One of the many benefits to federal trademark registration is the ability to also prosecute an international trademark registration if certain trademark qualifications are met. If products and services are provided and/or sold in countries outside the United States, a business or individual should seriously consider an international trademark registration in those additional countries to ensure the trademarks are protected. Even if trademark is not currently being offered in the marketplace bu the business or individual has an intent to use the trademark, most countries still allow the prosecution an intent to use trademark application.
Why International Trademark Registration
Holding a federal trademark registration only provides trademark protection in the United States. Prior to the advent of the internet, that may have been enough, but now that many business are advertising their goods and services on the internet, companies need to seek international trademark protection in those certain countries where their goods or services are being advertised or sold. This is the only way to ensure protection of the trademark rights associated with a worldwide brand.

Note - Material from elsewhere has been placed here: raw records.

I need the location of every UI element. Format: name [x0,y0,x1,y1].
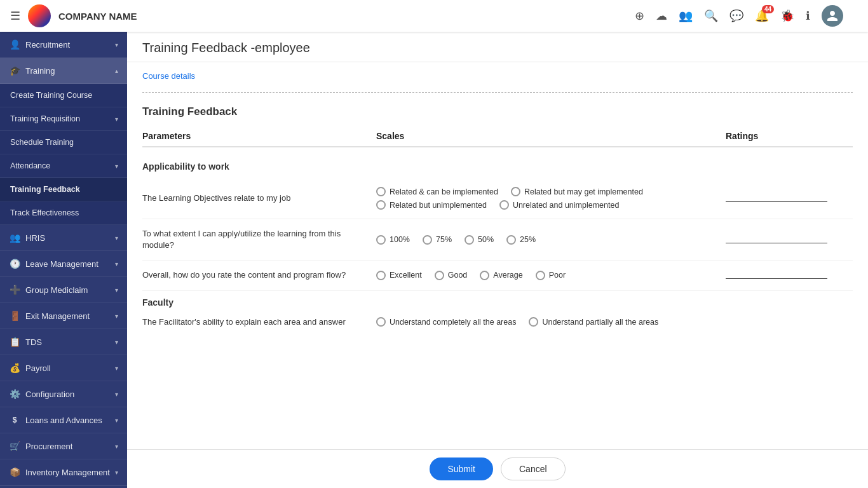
q2-option-2[interactable]: 75% [423,235,452,245]
sidebar-item-create-training-course[interactable]: Create Training Course [0,84,127,107]
q1-option-4[interactable]: Unrelated and unimplemented [499,200,619,210]
q2-option-1[interactable]: 100% [376,235,410,245]
chevron-training: ▴ [115,67,118,74]
chevron-exit: ▾ [115,313,118,320]
q4-label-1: Understand completely all the areas [390,318,516,327]
bug-icon[interactable]: 🐞 [780,9,794,23]
q4-option-1[interactable]: Understand completely all the areas [376,317,516,327]
q3-option-3[interactable]: Average [480,271,522,280]
q1-row-1: Related & can be implemented Related but… [376,187,726,196]
user-avatar[interactable] [822,5,843,27]
sidebar: 👤 Recruitment ▾ 🎓 Training ▴ Create Trai… [0,32,127,488]
sidebar-item-hris[interactable]: 👥 HRIS ▾ [0,225,127,251]
share-icon[interactable]: ⊕ [635,9,644,23]
sidebar-label-create-training-course: Create Training Course [10,91,92,100]
config-icon: ⚙️ [9,388,20,400]
q2-row-1: 100% 75% 50% [376,235,726,245]
sidebar-label-inventory-management: Inventory Management [25,468,110,477]
chevron-payroll: ▾ [115,365,118,372]
sidebar-item-configuration[interactable]: ⚙️ Configuration ▾ [0,381,127,407]
sidebar-item-inventory-management[interactable]: 📦 Inventory Management ▾ [0,459,127,485]
cloud-icon[interactable]: ☁ [656,9,667,23]
q1-label-1: Related & can be implemented [390,187,498,196]
sidebar-item-payroll[interactable]: 💰 Payroll ▾ [0,355,127,381]
sidebar-item-leave-management[interactable]: 🕐 Leave Management ▾ [0,251,127,277]
cancel-button[interactable]: Cancel [501,458,566,480]
q3-label-4: Poor [549,271,566,280]
q2-option-4[interactable]: 25% [506,235,536,245]
q1-row-2: Related but unimplemented Unrelated and … [376,200,726,210]
search-icon[interactable]: 🔍 [704,9,718,23]
q4-option-2[interactable]: Understand partially all the areas [529,317,658,327]
header-scales: Scales [376,131,726,141]
radio-circle [376,187,386,196]
q1-label-2: Related but may get implemented [524,187,643,196]
inventory-icon: 📦 [9,466,20,478]
feedback-table: Parameters Scales Ratings Applicability … [142,126,853,337]
info-icon[interactable]: ℹ [806,9,810,23]
sidebar-label-exit-management: Exit Management [25,311,90,321]
section-label-applicability: Applicability to work [142,152,853,178]
menu-toggle[interactable]: ☰ [10,9,20,23]
q2-option-3[interactable]: 50% [465,235,494,245]
question-2-options: 100% 75% 50% [376,235,726,245]
radio-circle [511,187,520,196]
feedback-row-3: Overall, how do you rate the content and… [142,261,853,290]
sidebar-item-recruitment[interactable]: 👤 Recruitment ▾ [0,32,127,58]
q3-rating [726,272,853,279]
sidebar-item-training-requisition[interactable]: Training Requisition ▾ [0,107,127,131]
notifications-icon[interactable]: 🔔 44 [755,9,769,23]
feedback-row-2: To what extent I can apply/utilize the l… [142,219,853,261]
feedback-section-title: Training Feedback [142,95,853,126]
sidebar-item-schedule-training[interactable]: Schedule Training [0,131,127,154]
loans-icon: $ [9,414,20,426]
q3-label-1: Excellent [390,271,422,280]
tds-icon: 📋 [9,336,20,348]
chevron-attendance: ▾ [115,163,118,170]
sidebar-item-track-effectiveness[interactable]: Track Effectiveness [0,201,127,225]
radio-circle [480,271,489,280]
sidebar-item-loans-advances[interactable]: $ Loans and Advances ▾ [0,407,127,433]
q1-option-1[interactable]: Related & can be implemented [376,187,498,196]
company-name: COMPANY NAME [58,11,137,22]
people-icon[interactable]: 👥 [679,9,693,23]
table-header-row: Parameters Scales Ratings [142,126,853,147]
radio-circle [423,235,432,245]
q1-option-2[interactable]: Related but may get implemented [511,187,643,196]
q3-option-2[interactable]: Good [435,271,468,280]
sidebar-label-recruitment: Recruitment [25,40,70,50]
chat-icon[interactable]: 💬 [729,9,743,23]
q3-option-4[interactable]: Poor [536,271,566,280]
sidebar-item-attendance[interactable]: Attendance ▾ [0,154,127,178]
sidebar-item-exit-management[interactable]: 🚪 Exit Management ▾ [0,303,127,329]
question-3-options: Excellent Good Average [376,271,726,280]
submit-button[interactable]: Submit [430,458,493,480]
chevron-procurement: ▾ [115,443,118,450]
radio-circle [376,271,386,280]
q3-option-1[interactable]: Excellent [376,271,422,280]
sidebar-item-tds[interactable]: 📋 TDS ▾ [0,329,127,355]
feedback-row-1: The Learning Objectives relate to my job… [142,178,853,219]
course-details-link[interactable]: Course details [142,62,853,87]
sidebar-item-procurement[interactable]: 🛒 Procurement ▾ [0,433,127,459]
user-menu-chevron[interactable]: ▾ [855,13,858,20]
sidebar-label-hris: HRIS [25,233,45,243]
sidebar-item-training-feedback[interactable]: Training Feedback [0,178,127,201]
question-3-text: Overall, how do you rate the content and… [142,269,376,281]
payroll-icon: 💰 [9,362,20,374]
sidebar-label-attendance: Attendance [10,161,50,170]
sidebar-label-configuration: Configuration [25,390,74,399]
sidebar-item-group-mediclaim[interactable]: ➕ Group Mediclaim ▾ [0,277,127,303]
radio-circle [465,235,474,245]
procurement-icon: 🛒 [9,440,20,452]
q1-option-3[interactable]: Related but unimplemented [376,200,487,210]
q1-rating [726,195,853,202]
radio-circle [499,200,509,210]
sidebar-item-training[interactable]: 🎓 Training ▴ [0,58,127,84]
bottom-action-bar: Submit Cancel [127,449,868,488]
sidebar-label-training-requisition: Training Requisition [10,114,80,123]
question-4-text: The Facilitator's ability to explain eac… [142,316,376,328]
radio-circle [506,235,516,245]
course-details-section: Course details [142,62,853,93]
section-label-faculty: Faculty [142,291,853,308]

Procedure for International Trademark Registration
The first step to registering a trademark internationally is to ensure the trademark is registered in the home country. Once the trademark is registered in the home country, rather than register the trademark in each country where the individual or business is seeking trademark protection, there are several options a trademark owner can pursue to save time and money. One method is to apply for a Community Trademark (CTM). This allows the trademark owner to register its trademark throughout the European Union in one application with one fee. The only downside to applying for a CTM is that if the proposed trademark isn’t clear for use in any of the countries of the European Union, the entire CTM application will be rejected.
Another method of international trademark registration is through the Madrid Protocol. There are currently 188 countries, referred to as member states and are part of the Madrid Protocol. To register a trademark in one of the 188 member states, the trademark owner simply files a single international trademark application, with the International Bureau of the World Property Intellectual Organization (WIPO), through the USPTO. The trademark applicant will be required to pay a fee for each country in which international trademark registration is sought. This will save the trademark owner time and money by avoiding prosecuting multiple international trademark applications. Also, if one country rejects the trademark, a trademark owner may still successfully register a trademark in another country.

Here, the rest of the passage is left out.